Qualcuno - non ricordo chi e in quale circostanza - mi ha spiegato una volta che la grammatica è un po' come un guinzaglio della lingua: serve a non farla scappare, a disciplinarla, a frenarne il temperamento irriducibilmente anarchico. Bella immagine, ho pensato, figurandomi una donna energica e autoritaria nell'atto di resistere agli strattoni di un cane sovraeccitato mentre questo cerca di trascinarla - lei e i suoi tacchi - nel fango.
Ora, anche se personalmente non amo sporcarmi le mani, so che il richiamo del fango, per i cani e per la lingua, è irresistibile. Possiamo educarli, incatenarli, al limite anche punirli, ma il giorno in cui li lasciamo soli (la lingua e i cani) è molto probabile che andranno a rotolarsi nella melma felici e spensierati. Non solo fa parte della loro natura, ma testimonia la loro vitalità. Un cane che non puzza non è un vero cane. Una lingua che non si sporca non è una vera lingua.

Che fare dunque del guinzaglio? Buttarlo via? Non esageriamo. Diciamo che si consiglia di usarlo solo quando serve, quando cioè si porta la lingua a spasso nei salotti più esclusivi o tra le pagine scritte di un libro. Per il resto, basta assicurarsi che non abbai troppo, e soprattutto che non morda.

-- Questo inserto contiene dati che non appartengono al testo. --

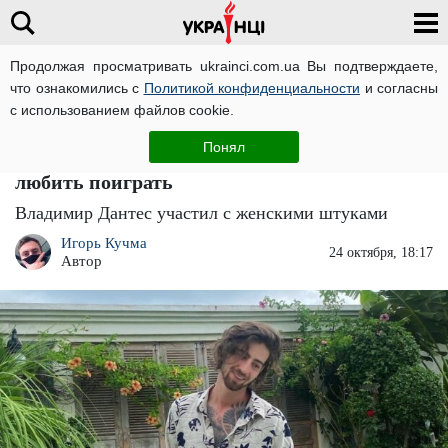
Продолжая просматривать ukrainci.com.ua Вы подтверждаете,
что ознакомились с
Политикой конфиденциальности
и согласны
Главная
Звезды
ЧИТАТИ УКРАЇНСЬКОЮ
с использованием файлов cookie.
"Тётя с рынка": Владимир Дантес
Понял
превращается в женщину. Надя Дорофеева
любить поиграть
Владимир Дантес участил с женскими штуками
Игорь Кучма
24 октября, 18:17
Автор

Tutto questo lungo preambolo per introdurre il blog, che è un po’ il prolungamento del libro di cui vedete la copertina qui a fianco. Un libro in cui si racconta di una grammatica senza tacchi e senza guinzaglio. Un libro in cui si spiega che chi abbaia davvero sono i puristi della domenica, i “neo-crusc” che sbraitano perché vorrebbero vedere la lingua sempre candida e disinfettata. Un libro in cui vengono affrontate decine di argomenti ma ne vengono tralasciate centinaia. Il presente blog serve a colmare questa lacuna. E a scatenare il dibattito.